October 25, 2010: Family Ties
“The ties that bind are the eternal kind”
I am the oldest of three sisters. We were our mother’s joy and the reason for our father’s gray hair. We were especially bonded in love by our mother who reminded us, no matter the conflict or disagreement that loving one another was what really mattered and in the end would count the most.
Like most families, the laughter always outweighed the tears and the memories of special moments have been taken to legendary proportions for the grandchildren…the circle of love and life that only family love binds us eternally to.
I received a wonderful gift this past week from my sister, Debby, (affectionately called #2 by our Dad, he often referred to us by birth number rather than by name, that was the character he was). She invited me to travel with her to Highlands, North Carolina. There is nothing like visiting the Smokey Mountains this time of year, with its vibrant fall foliage and quaint roadside stands full of pumpkins and jams along back mountain roads.
Debby and I lost our husbands a year-and-a-half apart, my husband from cancer and her husband from a massive coronary. We lost both our parents two years apart before that. As children, Smokey Mountain vacations in the summers were a child’s dream come true. We LOVED them! Both Debby’s family and mine loved traveling to the mountains sometimes twice in a year. The hiking, the gem-mining, country cooking, the Blue Ridge Parkway drives and so much more are echoes of joyful, precious moments spent together.

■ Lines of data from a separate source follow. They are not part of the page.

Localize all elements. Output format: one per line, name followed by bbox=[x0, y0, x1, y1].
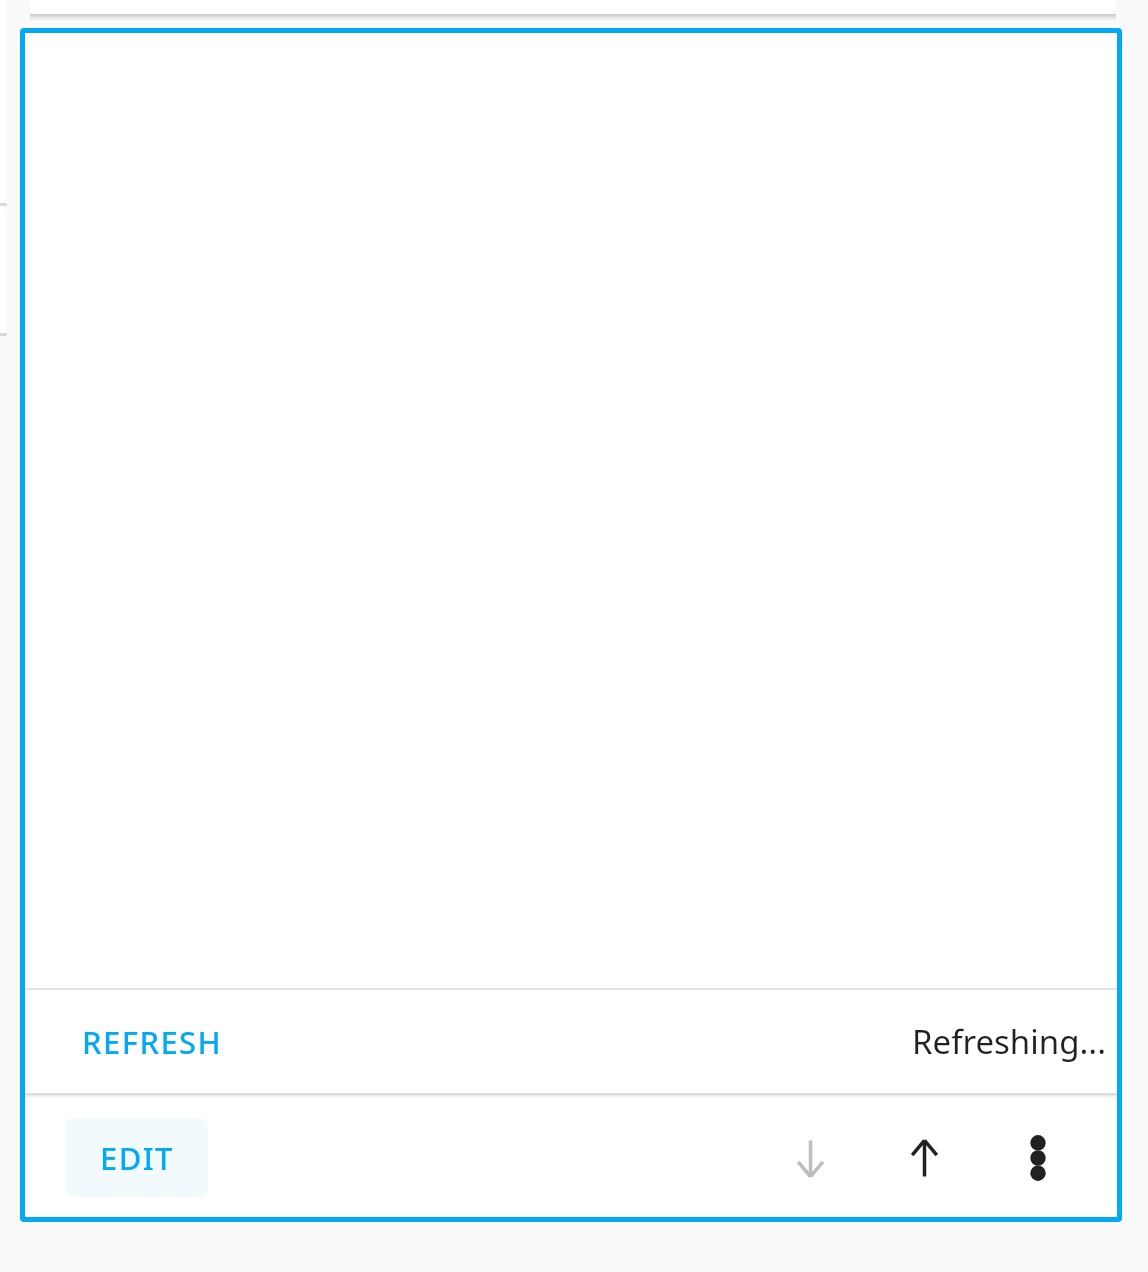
button[interactable]: REFRESH bbox=[61, 1007, 244, 1077]
button[interactable]: EDIT bbox=[65, 1118, 208, 1197]
button[interactable]: Move down bbox=[762, 1110, 858, 1206]
button[interactable]: More options bbox=[990, 1110, 1086, 1206]
staticText: Refreshing... bbox=[911, 1019, 1106, 1064]
button[interactable]: Move up bbox=[876, 1110, 972, 1206]
staticText: EDIT bbox=[100, 1137, 174, 1179]
staticText: REFRESH bbox=[82, 1021, 223, 1063]
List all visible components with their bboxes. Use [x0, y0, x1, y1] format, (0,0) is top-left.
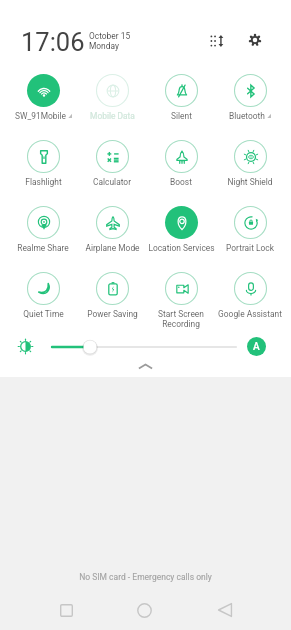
staticText: Start Screen Recording	[158, 309, 204, 329]
button[interactable]: Home	[126, 592, 162, 628]
staticText: Bluetooth	[229, 111, 265, 121]
button[interactable]: Location Services	[138, 202, 224, 264]
staticText: SW_91Mobile	[15, 111, 66, 121]
button[interactable]: Brightness	[16, 337, 35, 356]
button[interactable]: Power Saving	[69, 268, 155, 330]
staticText: Location Services	[148, 243, 215, 253]
staticText: Quiet Time	[23, 309, 64, 319]
staticText: October 15	[89, 31, 131, 41]
staticText: Silent	[171, 111, 192, 121]
button[interactable]: Silent	[138, 70, 224, 132]
staticText: No SIM card - Emergency calls only	[0, 572, 291, 582]
button[interactable]: Back	[207, 592, 243, 628]
staticText: Monday	[89, 41, 119, 51]
button[interactable]: Recents	[48, 592, 84, 628]
button[interactable]: Boost	[138, 136, 224, 198]
button[interactable]: Collapse	[0, 358, 291, 374]
staticText: Realme Share	[17, 243, 69, 253]
staticText: Boost	[170, 177, 192, 187]
staticText: Google Assistant	[218, 309, 282, 319]
staticText: Airplane Mode	[85, 243, 140, 253]
staticText: A	[253, 341, 260, 353]
staticText: Calculator	[93, 177, 131, 187]
button[interactable]: Brightness slider	[44, 337, 244, 357]
button[interactable]: Settings	[242, 27, 268, 53]
staticText: Night Shield	[227, 177, 273, 187]
button[interactable]: Mobile Data	[69, 70, 155, 132]
button[interactable]: Realme Share	[0, 202, 86, 264]
staticText: 17:06	[21, 27, 85, 57]
button[interactable]: Start Screen Recording	[138, 268, 224, 330]
button[interactable]: SW_91Mobile	[0, 70, 86, 132]
button[interactable]: Portrait Lock	[207, 202, 291, 264]
button[interactable]: Flashlight	[0, 136, 86, 198]
button[interactable]: Quiet Time	[0, 268, 86, 330]
staticText: Power Saving	[87, 309, 138, 319]
button[interactable]: Night Shield	[207, 136, 291, 198]
button[interactable]: Airplane Mode	[69, 202, 155, 264]
button[interactable]: Auto brightness	[247, 337, 266, 356]
button[interactable]: Edit tiles	[204, 28, 230, 54]
staticText: Flashlight	[25, 177, 62, 187]
staticText: Portrait Lock	[226, 243, 274, 253]
button[interactable]: Bluetooth	[207, 70, 291, 132]
staticText: Mobile Data	[90, 111, 135, 121]
button[interactable]: Calculator	[69, 136, 155, 198]
button[interactable]: Google Assistant	[207, 268, 291, 330]
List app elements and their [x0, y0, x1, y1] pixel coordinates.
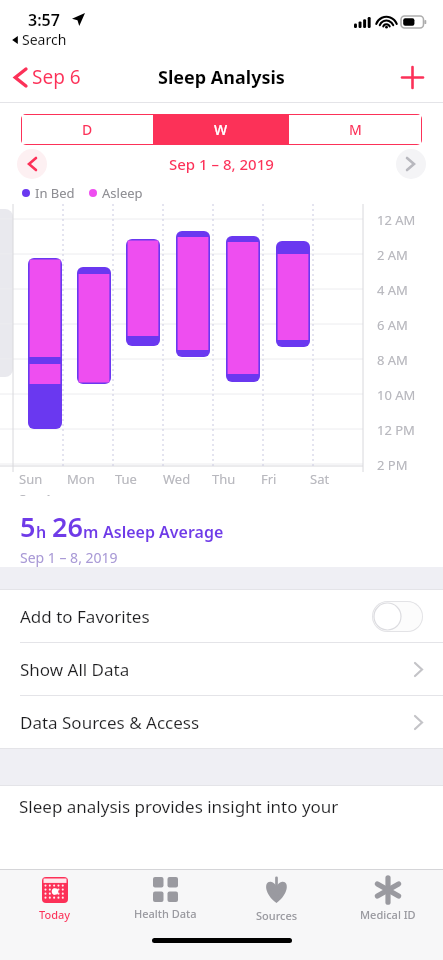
staticText: M — [349, 120, 362, 139]
staticText: 2 PM — [377, 456, 408, 474]
staticText: Sep 1 — [19, 490, 53, 496]
button[interactable]: Previous week — [17, 149, 47, 179]
staticText: Sleep analysis provides insight into you… — [19, 795, 339, 818]
staticText: 12 PM — [377, 421, 415, 439]
button[interactable]: M — [288, 114, 422, 145]
staticText: 10 AM — [377, 386, 416, 404]
button[interactable]: Show All Data — [0, 643, 443, 695]
staticText: 2 AM — [377, 246, 408, 264]
staticText: Sun — [19, 470, 43, 488]
staticText: Sep 6 — [32, 64, 81, 90]
button[interactable]: Data Sources & Access — [0, 696, 443, 748]
staticText: Medical ID — [360, 907, 416, 922]
staticText: Search — [22, 30, 67, 49]
staticText: Asleep — [102, 184, 143, 202]
button[interactable]: D — [21, 114, 154, 145]
staticText: Data Sources & Access — [20, 711, 414, 734]
staticText: D — [82, 120, 93, 139]
staticText: Sources — [256, 908, 298, 923]
staticText: Thu — [212, 470, 236, 488]
button[interactable]: Sep 6 — [10, 58, 85, 96]
staticText: m — [83, 521, 99, 543]
button[interactable]: Medical ID — [332, 870, 443, 926]
staticText: 4 AM — [377, 281, 408, 299]
staticText: 5 — [20, 508, 36, 545]
button[interactable]: Add to Favorites toggle — [372, 601, 423, 632]
staticText: Sat — [310, 470, 330, 488]
staticText: h — [36, 521, 47, 543]
staticText: Sep 1 – 8, 2019 — [20, 548, 118, 567]
button[interactable]: Today — [0, 870, 110, 926]
staticText: Tue — [115, 470, 137, 488]
button[interactable]: Add — [394, 59, 431, 96]
staticText: 8 AM — [377, 351, 408, 369]
button[interactable]: Sources — [221, 870, 332, 926]
button[interactable]: Health Data — [110, 870, 221, 926]
button[interactable]: Next week — [396, 149, 426, 179]
staticText: Asleep Average — [103, 521, 224, 543]
staticText: Wed — [163, 470, 191, 488]
staticText: 26 — [52, 508, 83, 545]
staticText: 12 AM — [377, 211, 416, 229]
staticText: 3:57 — [28, 9, 60, 31]
staticText: Fri — [261, 470, 277, 488]
staticText: Show All Data — [20, 658, 414, 681]
staticText: In Bed — [35, 184, 75, 202]
staticText: W — [214, 120, 228, 139]
staticText: Health Data — [134, 906, 197, 921]
staticText: Sep 1 – 8, 2019 — [169, 154, 274, 174]
staticText: 6 AM — [377, 316, 408, 334]
button[interactable]: Add to Favorites — [0, 590, 443, 642]
staticText: Mon — [67, 470, 95, 488]
staticText: Sleep Analysis — [158, 65, 285, 90]
staticText: Add to Favorites — [20, 605, 372, 628]
button[interactable]: W — [154, 114, 288, 145]
staticText: Today — [39, 907, 71, 922]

To be together alone as sisters, without the earthly presence of parents or spouses, was for both of us a beginning.
It was a time to claim for ourselves a sisterhood that once again reflected back on a childhood past and yet, now rested on the wisdom of our adulthood and mutual respect. It for sure was an awakening to the “silence” in our lives that although God had called our father, mother and soul mates home, He certainly had something more for us to do. It seems as though a mandate from Heaven that our faith in the Creator be deepened in our resolve to serve, however that is to be.
But, I think what I came home with by and large from being with my sister this past week, is the echo of my mother’s words…”just love one another.” It is the tie that binds, it surpasses all space and time and it rests deep in our soul that in the end, it WILL BE all that matters!
Thank you Debby for the week of love and sharing!
It has been and continues to be a source of spiritual renewal and heavenly comfort.